The current quarter may be an improvement over the first quarter, but iHeartMedia doesn’t expect much improvement over 2023. Thursday’s guidance for Q2 revenue as “approximately flat” compared to the prior-year quarter’s revenue of $920 million was slightly below analysts’ consensus of $935 million, according to Zacks Equity Research. April revenue is expected to be down 0.4%, Bressler said, and the multi-platform group’s gross revenue is expected to be down “mid-single digits” in the second quarter.
iHeartMedia shares dropped to $1.38 on Thursday, bringing their year-to-date loss to 48.3%. Thursday’s closing price was 70.8% below the stock’s 52-week high of $4.73 established on July 31, 2023.
Another blemish was the first quarter’s free cash flow (FCF) was negative $88 million, although it was improvement from negative $133 million in the prior-year quarter. First-quarter FCF did not include the $101 million iHeartMedia received from the sale of BMI to New Mountain Capital in February.

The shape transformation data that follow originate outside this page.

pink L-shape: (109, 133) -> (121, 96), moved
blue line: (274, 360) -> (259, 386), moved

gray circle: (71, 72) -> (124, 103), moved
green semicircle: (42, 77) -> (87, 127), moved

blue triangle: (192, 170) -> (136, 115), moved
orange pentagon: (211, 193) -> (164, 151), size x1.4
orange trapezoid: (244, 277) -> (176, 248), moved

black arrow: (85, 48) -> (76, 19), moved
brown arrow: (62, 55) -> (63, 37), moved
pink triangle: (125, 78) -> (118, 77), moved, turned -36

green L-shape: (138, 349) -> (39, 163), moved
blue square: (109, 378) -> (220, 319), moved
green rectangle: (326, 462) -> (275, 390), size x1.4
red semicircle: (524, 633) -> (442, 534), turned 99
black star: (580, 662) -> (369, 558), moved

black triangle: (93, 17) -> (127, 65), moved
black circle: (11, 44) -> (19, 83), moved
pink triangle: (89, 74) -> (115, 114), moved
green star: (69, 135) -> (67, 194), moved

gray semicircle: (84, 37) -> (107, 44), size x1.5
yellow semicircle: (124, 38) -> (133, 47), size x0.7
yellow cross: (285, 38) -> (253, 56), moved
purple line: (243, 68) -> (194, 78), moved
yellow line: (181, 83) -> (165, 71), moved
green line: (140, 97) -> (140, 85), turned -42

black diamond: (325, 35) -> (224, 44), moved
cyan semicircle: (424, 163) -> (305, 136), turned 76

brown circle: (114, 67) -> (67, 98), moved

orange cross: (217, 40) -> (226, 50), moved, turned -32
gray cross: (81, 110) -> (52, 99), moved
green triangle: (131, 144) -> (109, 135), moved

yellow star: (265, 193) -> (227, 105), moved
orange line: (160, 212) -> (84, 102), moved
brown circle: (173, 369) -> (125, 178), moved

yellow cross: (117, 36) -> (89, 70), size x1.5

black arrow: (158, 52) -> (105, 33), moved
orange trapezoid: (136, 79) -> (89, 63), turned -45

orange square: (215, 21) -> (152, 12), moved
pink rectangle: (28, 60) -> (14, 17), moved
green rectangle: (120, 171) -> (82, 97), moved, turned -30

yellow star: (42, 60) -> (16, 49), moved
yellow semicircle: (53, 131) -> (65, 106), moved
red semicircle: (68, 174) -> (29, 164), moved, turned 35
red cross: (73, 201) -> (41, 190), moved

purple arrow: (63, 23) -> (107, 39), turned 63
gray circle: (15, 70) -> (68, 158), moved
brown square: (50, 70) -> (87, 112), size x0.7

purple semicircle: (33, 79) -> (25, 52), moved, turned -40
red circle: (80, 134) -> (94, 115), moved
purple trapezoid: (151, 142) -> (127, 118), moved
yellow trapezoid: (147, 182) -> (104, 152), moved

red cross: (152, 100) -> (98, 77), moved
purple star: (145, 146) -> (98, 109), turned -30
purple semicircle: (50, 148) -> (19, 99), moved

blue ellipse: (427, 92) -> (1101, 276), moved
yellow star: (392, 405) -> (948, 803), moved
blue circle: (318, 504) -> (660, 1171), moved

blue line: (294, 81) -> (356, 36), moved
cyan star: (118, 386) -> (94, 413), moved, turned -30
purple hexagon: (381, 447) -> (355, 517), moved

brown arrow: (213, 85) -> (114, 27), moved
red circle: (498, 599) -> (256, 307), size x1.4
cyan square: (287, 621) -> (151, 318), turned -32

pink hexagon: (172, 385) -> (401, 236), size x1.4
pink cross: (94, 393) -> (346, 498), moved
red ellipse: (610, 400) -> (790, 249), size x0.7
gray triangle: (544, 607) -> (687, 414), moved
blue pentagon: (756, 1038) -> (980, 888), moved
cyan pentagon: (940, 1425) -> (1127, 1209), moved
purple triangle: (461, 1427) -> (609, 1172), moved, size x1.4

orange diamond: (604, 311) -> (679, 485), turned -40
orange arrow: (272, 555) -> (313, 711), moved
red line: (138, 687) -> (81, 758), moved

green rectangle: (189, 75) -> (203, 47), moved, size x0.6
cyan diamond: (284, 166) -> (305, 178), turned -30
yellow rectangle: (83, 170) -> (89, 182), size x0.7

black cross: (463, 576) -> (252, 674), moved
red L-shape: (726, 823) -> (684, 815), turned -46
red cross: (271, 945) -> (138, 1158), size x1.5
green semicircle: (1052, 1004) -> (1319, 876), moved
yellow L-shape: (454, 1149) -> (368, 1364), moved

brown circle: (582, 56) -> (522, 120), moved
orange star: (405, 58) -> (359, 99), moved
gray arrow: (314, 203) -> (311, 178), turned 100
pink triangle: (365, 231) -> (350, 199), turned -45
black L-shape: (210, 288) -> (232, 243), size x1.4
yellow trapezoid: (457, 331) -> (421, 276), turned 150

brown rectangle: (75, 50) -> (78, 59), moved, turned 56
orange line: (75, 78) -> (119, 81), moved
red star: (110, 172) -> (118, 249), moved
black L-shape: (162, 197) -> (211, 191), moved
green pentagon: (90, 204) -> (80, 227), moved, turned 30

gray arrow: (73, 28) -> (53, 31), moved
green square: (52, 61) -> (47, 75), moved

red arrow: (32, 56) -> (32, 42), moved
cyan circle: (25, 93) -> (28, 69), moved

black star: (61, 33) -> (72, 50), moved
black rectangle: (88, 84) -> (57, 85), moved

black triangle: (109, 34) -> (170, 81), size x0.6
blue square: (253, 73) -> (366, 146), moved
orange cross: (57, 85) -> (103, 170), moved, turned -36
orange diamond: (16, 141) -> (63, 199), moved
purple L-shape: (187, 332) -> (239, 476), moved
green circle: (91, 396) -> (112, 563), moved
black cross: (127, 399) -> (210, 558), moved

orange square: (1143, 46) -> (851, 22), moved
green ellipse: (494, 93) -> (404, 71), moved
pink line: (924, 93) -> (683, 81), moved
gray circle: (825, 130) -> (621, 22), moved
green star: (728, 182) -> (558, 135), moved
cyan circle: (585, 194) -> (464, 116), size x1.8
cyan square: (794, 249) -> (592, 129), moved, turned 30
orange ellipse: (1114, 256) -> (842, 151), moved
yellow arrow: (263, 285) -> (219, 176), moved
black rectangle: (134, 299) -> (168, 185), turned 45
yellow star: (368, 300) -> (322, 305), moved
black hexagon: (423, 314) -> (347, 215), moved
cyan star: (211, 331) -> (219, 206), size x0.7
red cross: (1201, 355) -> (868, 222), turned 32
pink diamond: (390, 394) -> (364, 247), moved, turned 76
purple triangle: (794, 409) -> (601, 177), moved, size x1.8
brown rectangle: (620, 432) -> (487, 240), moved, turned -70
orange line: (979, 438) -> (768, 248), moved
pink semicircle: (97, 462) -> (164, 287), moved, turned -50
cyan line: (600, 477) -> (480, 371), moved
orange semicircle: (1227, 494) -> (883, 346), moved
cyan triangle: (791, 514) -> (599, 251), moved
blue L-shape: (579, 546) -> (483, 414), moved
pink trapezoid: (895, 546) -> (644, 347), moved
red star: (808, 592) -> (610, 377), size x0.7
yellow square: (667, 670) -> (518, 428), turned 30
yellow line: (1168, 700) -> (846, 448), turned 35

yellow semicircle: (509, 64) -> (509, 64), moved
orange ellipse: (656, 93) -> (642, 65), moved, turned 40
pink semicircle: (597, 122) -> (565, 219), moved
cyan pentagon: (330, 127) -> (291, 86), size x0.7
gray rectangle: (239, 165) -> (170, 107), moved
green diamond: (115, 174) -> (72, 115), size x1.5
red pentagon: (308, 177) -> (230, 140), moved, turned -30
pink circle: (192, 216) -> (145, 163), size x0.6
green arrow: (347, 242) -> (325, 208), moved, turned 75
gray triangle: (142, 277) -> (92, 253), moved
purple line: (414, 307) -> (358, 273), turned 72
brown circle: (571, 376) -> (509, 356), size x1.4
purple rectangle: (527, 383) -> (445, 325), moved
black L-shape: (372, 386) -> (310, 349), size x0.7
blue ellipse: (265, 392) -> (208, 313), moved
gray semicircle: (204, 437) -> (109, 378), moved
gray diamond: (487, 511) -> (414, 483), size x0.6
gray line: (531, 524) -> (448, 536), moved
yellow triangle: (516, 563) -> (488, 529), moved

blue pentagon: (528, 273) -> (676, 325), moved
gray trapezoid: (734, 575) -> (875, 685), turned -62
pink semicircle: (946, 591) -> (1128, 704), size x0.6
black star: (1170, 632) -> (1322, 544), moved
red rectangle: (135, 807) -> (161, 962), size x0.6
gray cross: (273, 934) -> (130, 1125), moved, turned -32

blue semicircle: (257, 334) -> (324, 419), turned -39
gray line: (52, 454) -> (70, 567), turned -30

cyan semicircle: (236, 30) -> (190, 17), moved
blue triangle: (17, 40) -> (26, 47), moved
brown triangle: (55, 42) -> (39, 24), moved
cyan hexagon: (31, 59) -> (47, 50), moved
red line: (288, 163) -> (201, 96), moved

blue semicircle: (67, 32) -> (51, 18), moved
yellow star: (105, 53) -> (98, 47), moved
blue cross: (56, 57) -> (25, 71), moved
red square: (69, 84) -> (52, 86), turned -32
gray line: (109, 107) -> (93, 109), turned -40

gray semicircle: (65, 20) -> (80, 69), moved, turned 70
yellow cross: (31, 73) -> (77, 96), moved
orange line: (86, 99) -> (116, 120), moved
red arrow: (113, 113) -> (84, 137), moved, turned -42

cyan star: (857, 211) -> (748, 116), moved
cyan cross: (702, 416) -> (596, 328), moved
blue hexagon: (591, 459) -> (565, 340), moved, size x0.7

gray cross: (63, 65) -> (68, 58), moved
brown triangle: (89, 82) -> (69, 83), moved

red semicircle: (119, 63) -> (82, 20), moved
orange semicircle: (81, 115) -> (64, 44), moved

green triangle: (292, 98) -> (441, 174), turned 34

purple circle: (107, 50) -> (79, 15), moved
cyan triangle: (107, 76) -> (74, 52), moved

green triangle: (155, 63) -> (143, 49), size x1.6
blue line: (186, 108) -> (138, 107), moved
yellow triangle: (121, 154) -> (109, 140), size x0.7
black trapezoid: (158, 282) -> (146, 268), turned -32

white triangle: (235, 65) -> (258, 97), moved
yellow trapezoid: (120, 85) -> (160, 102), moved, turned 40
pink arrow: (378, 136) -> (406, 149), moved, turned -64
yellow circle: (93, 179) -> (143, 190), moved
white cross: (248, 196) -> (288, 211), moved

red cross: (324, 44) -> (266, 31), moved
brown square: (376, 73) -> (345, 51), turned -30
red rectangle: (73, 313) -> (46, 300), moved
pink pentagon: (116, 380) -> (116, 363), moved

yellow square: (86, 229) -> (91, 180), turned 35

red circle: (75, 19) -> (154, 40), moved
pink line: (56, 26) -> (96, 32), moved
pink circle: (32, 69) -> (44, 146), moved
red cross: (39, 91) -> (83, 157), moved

Total revenue of $799 million was down 1.5% from the prior-year period. The multi-platform group, which includes iHeartMedia’s broadcast radio networks and events business, suffered the biggest declines: revenue fell 6.7% to $493 million and adjusted EBITDA dropped 11% to $77 million.
Led by growth in podcasts, digital audio group revenue rose 7.0% to $239 million and adjusted EBITDA jumped 25.9% to $68.1 million. In the audio and media services division, revenue improved 12.7% to $69.2 million and adjusted EBITDA soared 54.4% to $23.7 million.